### WORK TO BE COMPLETED
Copy out, from the data, each line containing the string "ouvre".

### Page-level text extractions
•••••
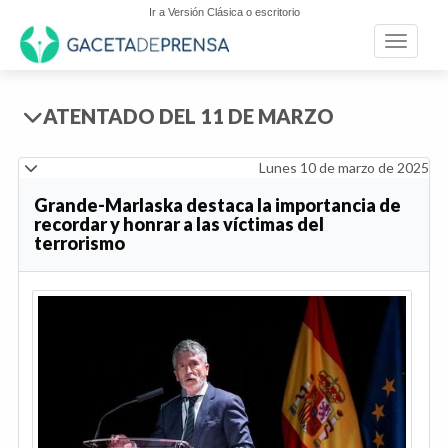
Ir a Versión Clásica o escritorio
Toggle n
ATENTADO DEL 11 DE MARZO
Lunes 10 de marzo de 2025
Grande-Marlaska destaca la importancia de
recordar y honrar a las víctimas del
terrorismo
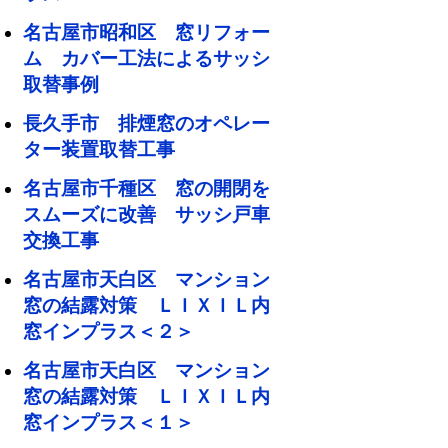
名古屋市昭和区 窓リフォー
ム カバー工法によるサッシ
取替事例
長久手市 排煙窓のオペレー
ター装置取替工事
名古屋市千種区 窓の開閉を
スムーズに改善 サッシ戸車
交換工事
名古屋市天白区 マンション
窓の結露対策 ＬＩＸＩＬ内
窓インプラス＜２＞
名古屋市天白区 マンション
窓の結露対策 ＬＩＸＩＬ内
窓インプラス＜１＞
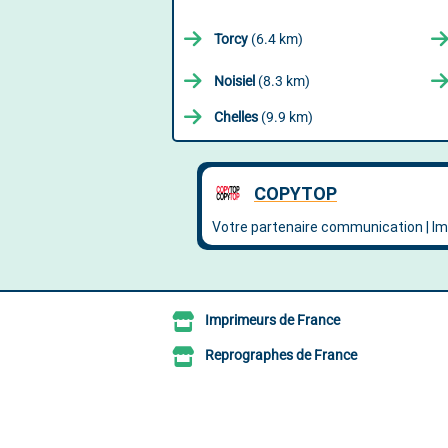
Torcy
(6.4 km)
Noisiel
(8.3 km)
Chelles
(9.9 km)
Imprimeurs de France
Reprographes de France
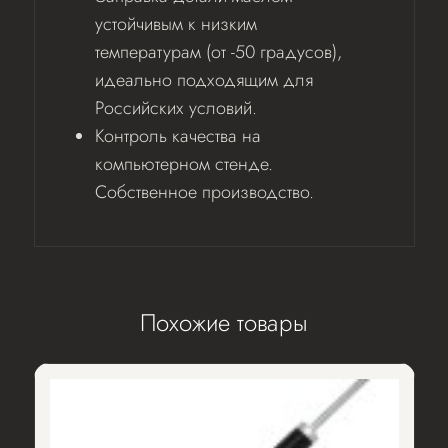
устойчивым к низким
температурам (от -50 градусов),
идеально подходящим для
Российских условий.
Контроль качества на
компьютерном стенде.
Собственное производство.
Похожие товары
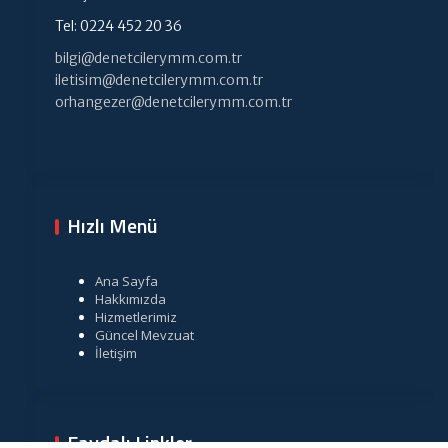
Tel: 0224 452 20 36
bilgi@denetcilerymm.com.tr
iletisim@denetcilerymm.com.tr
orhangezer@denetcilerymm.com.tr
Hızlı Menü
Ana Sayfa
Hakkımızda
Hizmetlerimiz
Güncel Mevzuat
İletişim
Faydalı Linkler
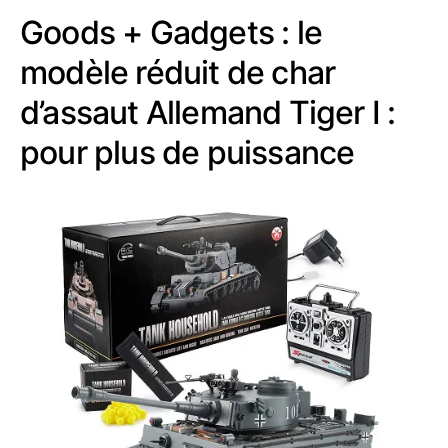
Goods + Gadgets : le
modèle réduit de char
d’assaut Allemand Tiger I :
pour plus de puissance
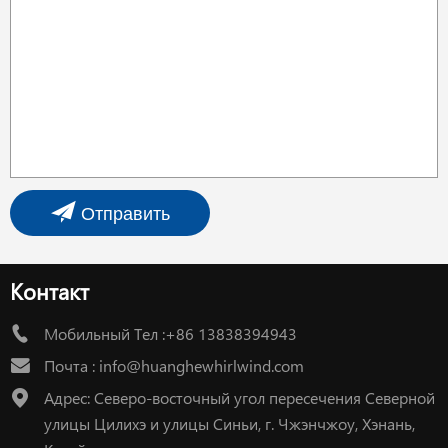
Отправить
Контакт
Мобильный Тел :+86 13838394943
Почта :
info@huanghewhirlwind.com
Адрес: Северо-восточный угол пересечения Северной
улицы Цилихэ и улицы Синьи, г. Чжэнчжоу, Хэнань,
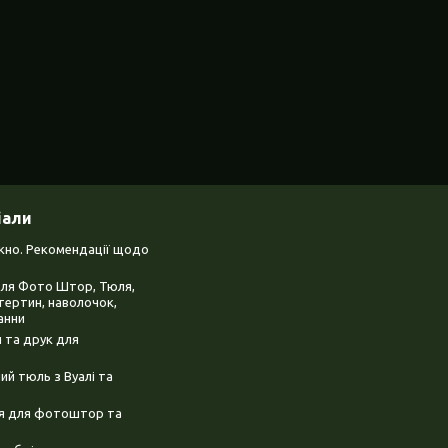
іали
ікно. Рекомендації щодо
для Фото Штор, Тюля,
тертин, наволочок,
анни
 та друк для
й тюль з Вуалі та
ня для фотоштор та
•••••
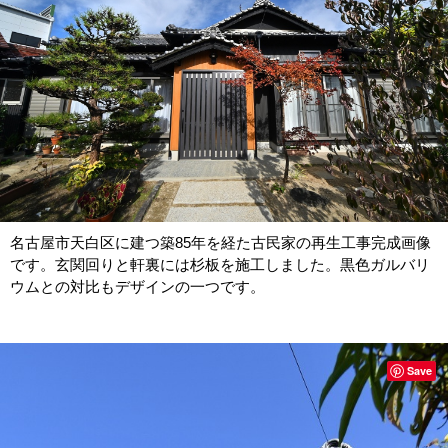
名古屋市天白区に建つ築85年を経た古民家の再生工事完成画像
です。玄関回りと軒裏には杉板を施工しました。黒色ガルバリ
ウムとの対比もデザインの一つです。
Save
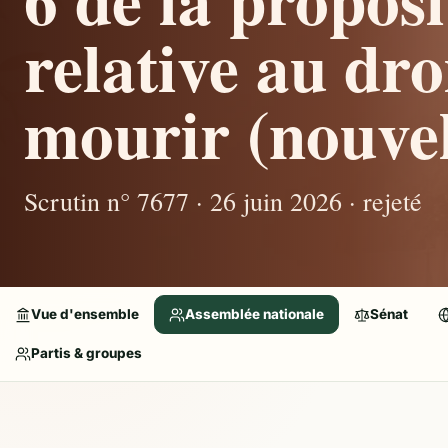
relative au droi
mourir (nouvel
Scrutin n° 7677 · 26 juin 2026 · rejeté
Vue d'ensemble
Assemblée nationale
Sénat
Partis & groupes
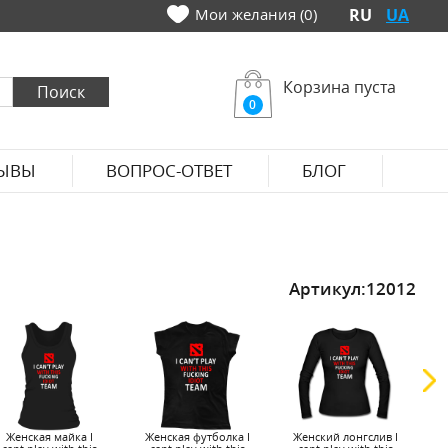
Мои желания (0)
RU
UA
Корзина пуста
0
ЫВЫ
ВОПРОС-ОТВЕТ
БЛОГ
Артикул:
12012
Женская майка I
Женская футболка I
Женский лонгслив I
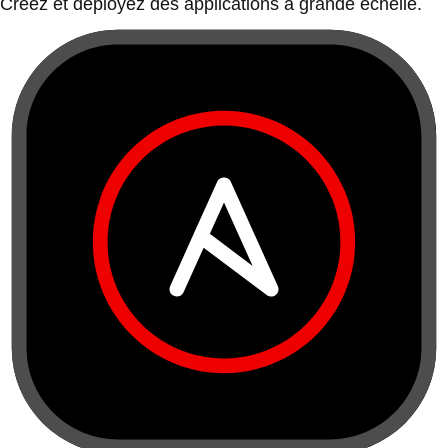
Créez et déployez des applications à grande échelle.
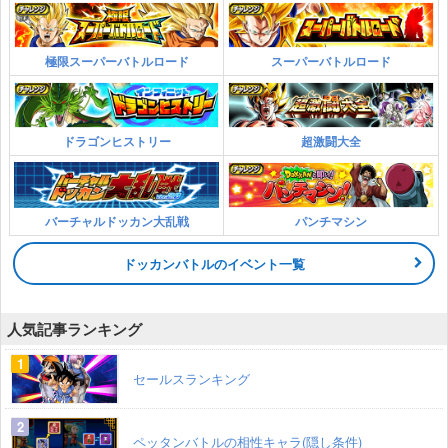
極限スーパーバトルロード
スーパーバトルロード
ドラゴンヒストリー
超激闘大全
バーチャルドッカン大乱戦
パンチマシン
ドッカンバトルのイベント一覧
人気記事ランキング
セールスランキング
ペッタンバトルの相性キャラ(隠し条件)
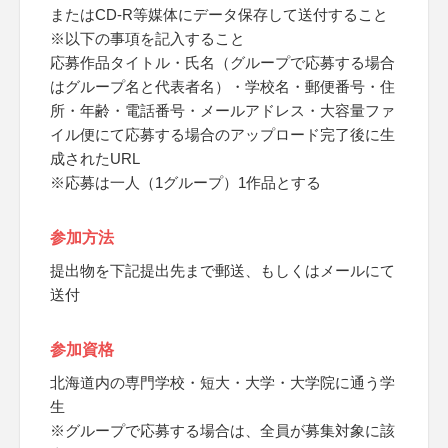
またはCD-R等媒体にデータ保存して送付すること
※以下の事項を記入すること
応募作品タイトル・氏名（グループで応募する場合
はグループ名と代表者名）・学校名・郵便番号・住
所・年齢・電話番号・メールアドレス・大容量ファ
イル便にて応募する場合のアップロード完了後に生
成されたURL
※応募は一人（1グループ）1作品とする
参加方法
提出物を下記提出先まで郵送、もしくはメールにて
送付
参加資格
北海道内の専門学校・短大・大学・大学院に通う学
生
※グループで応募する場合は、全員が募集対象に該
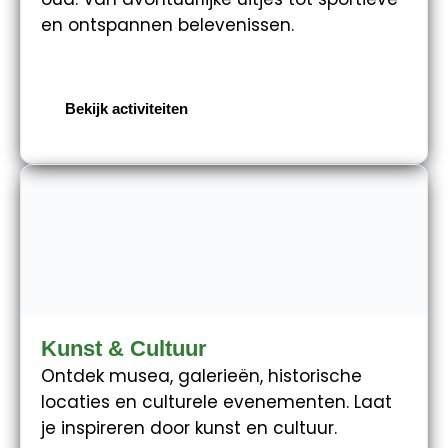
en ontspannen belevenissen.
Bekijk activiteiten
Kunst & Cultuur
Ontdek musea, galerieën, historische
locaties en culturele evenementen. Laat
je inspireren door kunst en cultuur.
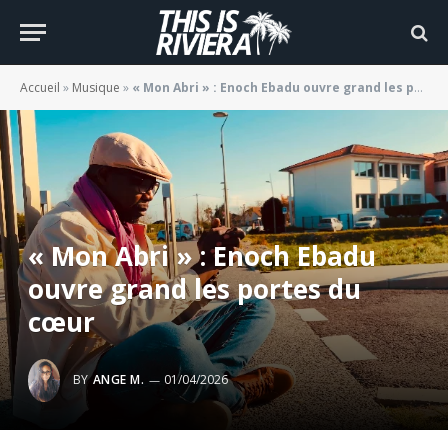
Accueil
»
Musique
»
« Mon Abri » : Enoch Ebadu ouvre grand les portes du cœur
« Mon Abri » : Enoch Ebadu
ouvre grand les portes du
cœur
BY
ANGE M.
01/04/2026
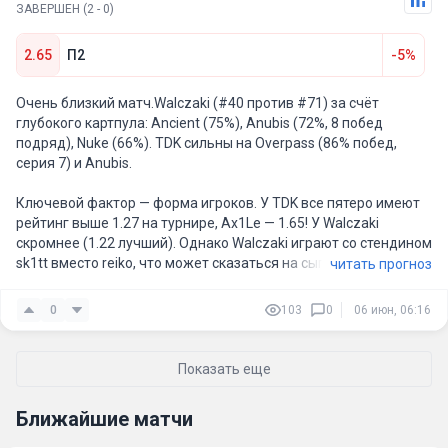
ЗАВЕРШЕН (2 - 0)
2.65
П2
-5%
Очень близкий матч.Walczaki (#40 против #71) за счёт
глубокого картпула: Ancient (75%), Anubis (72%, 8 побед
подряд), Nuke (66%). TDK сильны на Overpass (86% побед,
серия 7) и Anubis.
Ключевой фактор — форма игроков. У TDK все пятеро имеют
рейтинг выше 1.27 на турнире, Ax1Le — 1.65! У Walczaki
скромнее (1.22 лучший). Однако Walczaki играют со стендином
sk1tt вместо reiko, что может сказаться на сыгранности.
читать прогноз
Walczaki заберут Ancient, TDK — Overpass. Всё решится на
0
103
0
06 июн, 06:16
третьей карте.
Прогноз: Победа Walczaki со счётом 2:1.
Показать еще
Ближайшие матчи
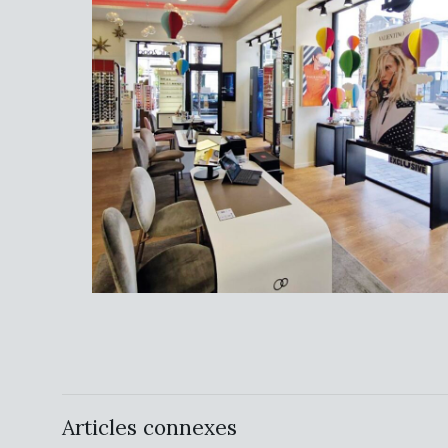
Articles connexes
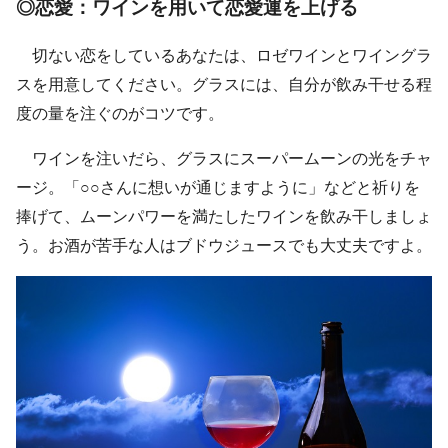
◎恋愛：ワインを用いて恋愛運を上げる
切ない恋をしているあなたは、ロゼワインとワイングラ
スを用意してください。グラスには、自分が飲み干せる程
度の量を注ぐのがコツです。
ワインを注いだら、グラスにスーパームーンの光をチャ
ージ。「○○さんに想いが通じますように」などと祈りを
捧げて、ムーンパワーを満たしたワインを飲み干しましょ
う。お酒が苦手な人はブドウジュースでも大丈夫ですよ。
•••••
### TASK SOLUTION
« Mon Abri » : Enoch Ebadu ouvre grand les portes du cœur
ouvre grand les portes du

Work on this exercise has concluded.